Au centre du paysage

Trois heures

Quelque chose se prépare.
Les corps remuent. Des blocs d'ombres
émergent, se mettent à luire."
(J.Ancet)

Ce qui se creuse dans le silence d'un paysage... personne n'en sait rien.

Il est à noter que la nuit et le jour ne sont jamais réunis.
Parfois peut-être à l'aube. Rien à en redire.
Quant à la lune, elle n'a pas d'aube : d'un coup dans le ciel après quelques bousculades avec les étoiles. Mais tout cela ne fait pas de bruit.
Après c'est encore l'ombre. Plus tard c'est encore la lumière.
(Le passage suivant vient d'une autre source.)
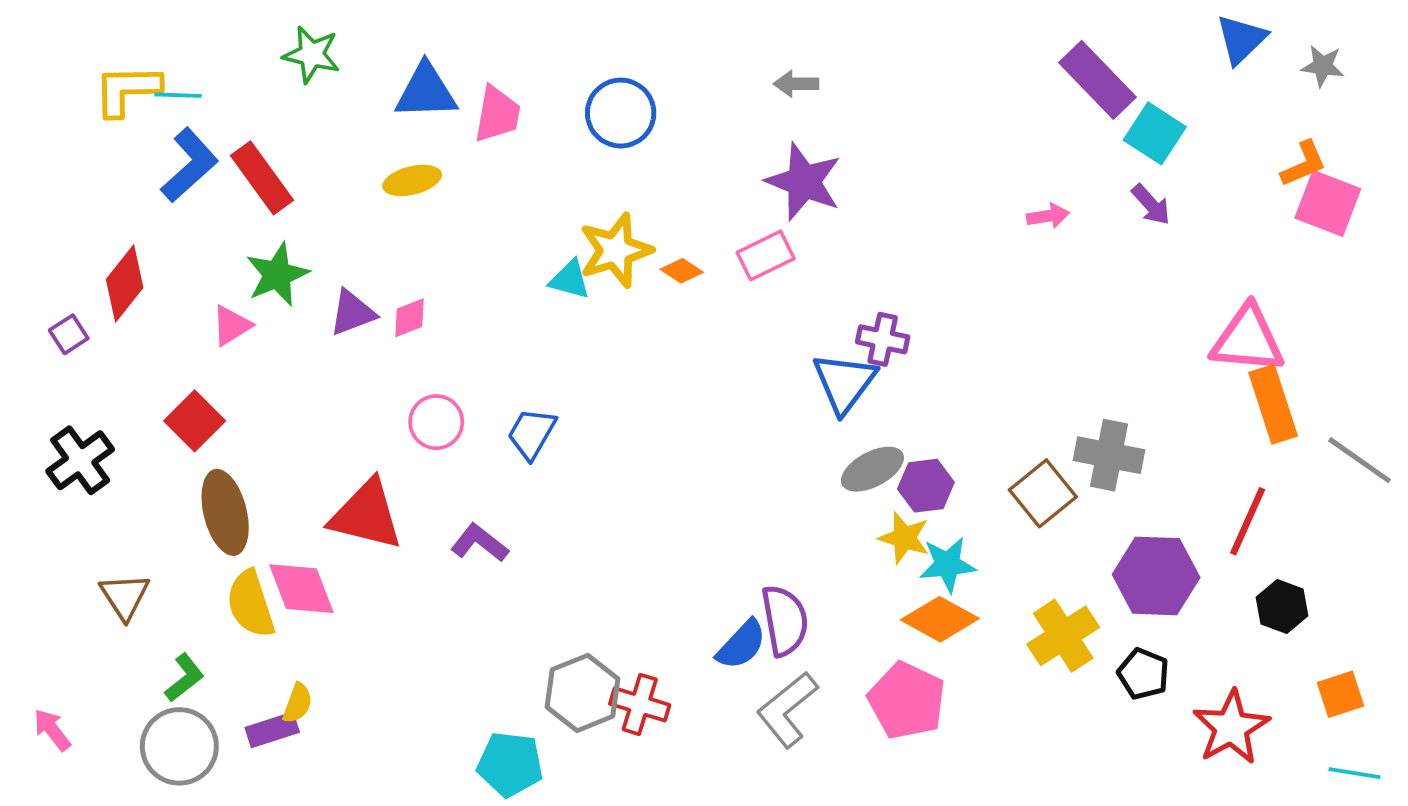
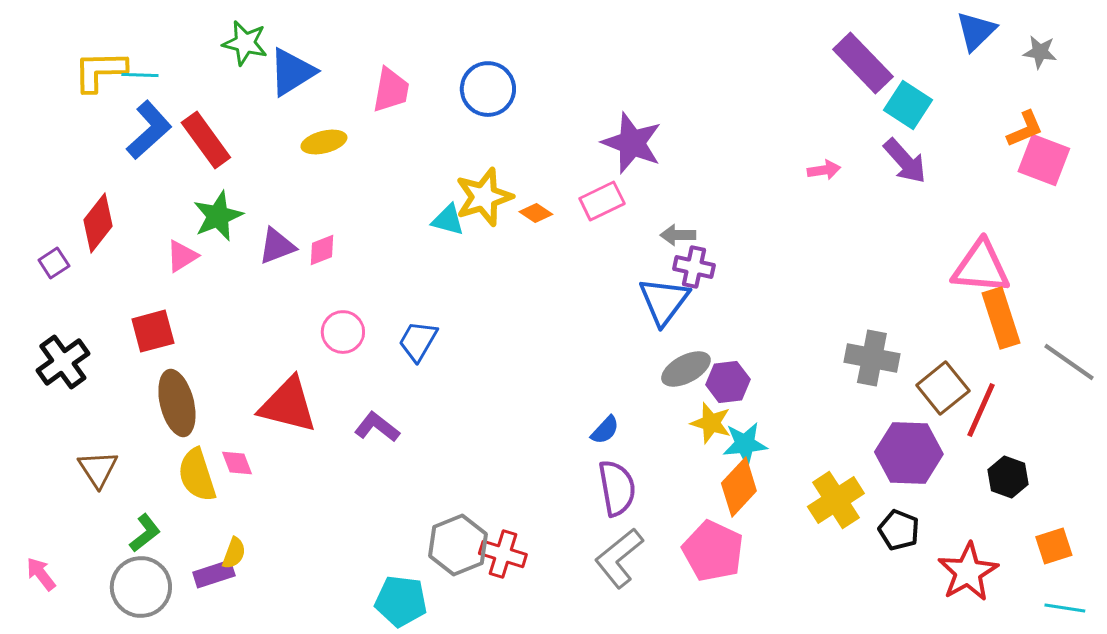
gray arrow: (796, 84) -> (678, 235), moved
blue triangle: (426, 91) -> (292, 72), moved, turned -30
purple arrow: (1151, 205) -> (905, 161), size x1.4
red square: (195, 421) -> (153, 331), turned 30
brown square: (1043, 493) -> (943, 388), moved
pink diamond: (301, 589) -> (237, 463), size x0.6
orange diamond: (940, 619) -> (739, 487), turned -76
blue semicircle: (741, 645) -> (605, 430), moved, size x0.7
Ce matin donc juste avant l'aube, une voix couvre tout de sa profonde vibration jusqu'au secret ultime de ce qui arrive et se distend. Dans le paysage, la voix décrit ce qui va en son centre, lieu autrement inaccessible, et si sourd : quel paysage, dis ? Quel paysage ?

De ce qui arrive, comme un bruit trop enfoui, n'est ni une suite géométrique, ni un entier de lumière et d'ombre, encore moins une incidence du jour. Il vient d'un fond insolent, étrangement attracteur, d'au-delà ou d'en deçà de ce qui est
silence. Faut-il entendre une histoire d'amour ? Un récit de la nature ? Un jeu d'enfant ?
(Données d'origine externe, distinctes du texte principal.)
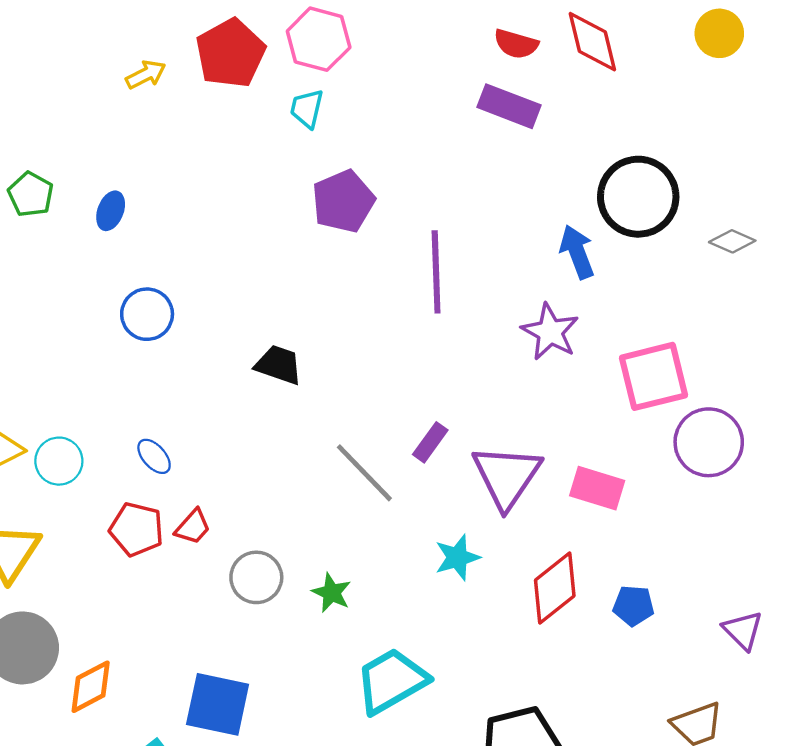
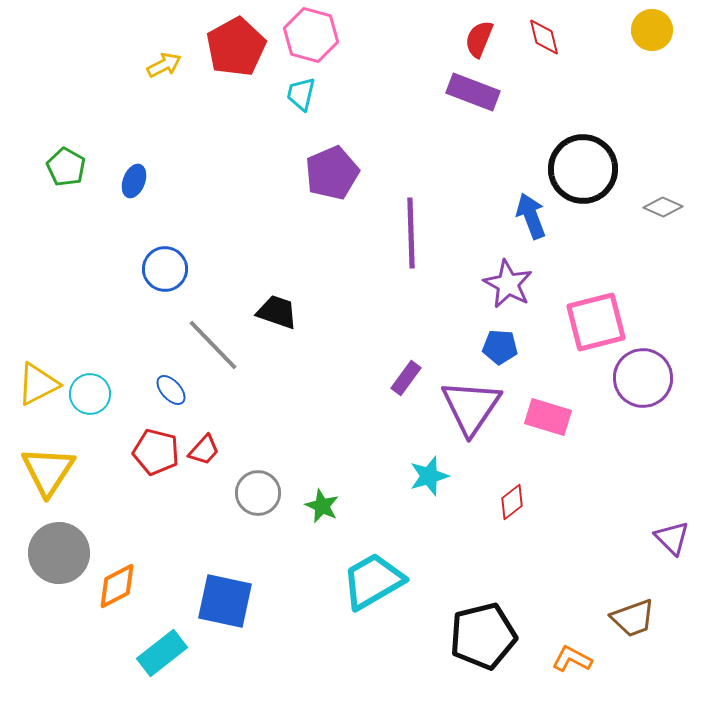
red diamond: (592, 42) -> (544, 37), size x0.7
red semicircle: (516, 44) -> (479, 39), turned 96
gray line: (364, 473) -> (213, 345), moved
red diamond: (555, 588) -> (512, 502), size x0.6
blue pentagon: (634, 606) -> (500, 347), moved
A quel moment peut-on dire que commence à apparaître le centre d'un paysage ?
Lorsqu'il vient, s'installe face aux falaises, surplombe la mer, pousse des lignes, s'entoure de sons, et pénètre d'un coup les couleurs, l'espace et la lumière avec une telle pression qu'il va jusqu'à leur exténuation. Même si c'est la nuit. Même si un pont cache à demi une ville sous l'ouragan. Même si aucune colonne ne comblera jamais les bois ! Toujours à l'horizon, en attente, une tour.
Alors brusquement un dessin est une machine à souffle. Et peindre devient le monde.

Reste une voix dont la douceur, inaltérable malgré les orages. Peut-être représente-t-elle même ce qui n'a jamais autant désigner le goût de vivre, quand l'origine est le résultat, quand la lumière est enfin sans le miroir, quand tu ouvre le paysage nu face à toi. Rappelle-toi ce tableau "La Tempête" de Giogione (Venise,1530). Tu en deviens le centre.

Quelle est la raison d'un tel paysage ? Autre défi avec ce qui circule dans l'air et entre les arbres.Les rues sont encombrées d'une lumière aveuglante. On entend les passages comme des parages, peut-être pour aller ailleurs. Echapper à la folie ! Qui sait ? Jusqu'à ce qu'enfin, un instant, être soi-même.

La raison d'un paysage n'a rien à voir avec un effondrement ou une surrection. Elle est plus terrible qu'un séisme ou qu'une pensée insistante qui se dresse. Elle est inexorable et surgit dans la nature, sans commune mesure avec la raison commune. La rivière emporte le ciel.

Un paysage, c'est de la nature si concentrée que tout ce qui le touche, le frappe ou l'écrase, se dirige en son centre pour le faire enfin émerger.

C'est dans cet instant que quelque chose se prépare, dit-il. Mais personne n'en sait rien.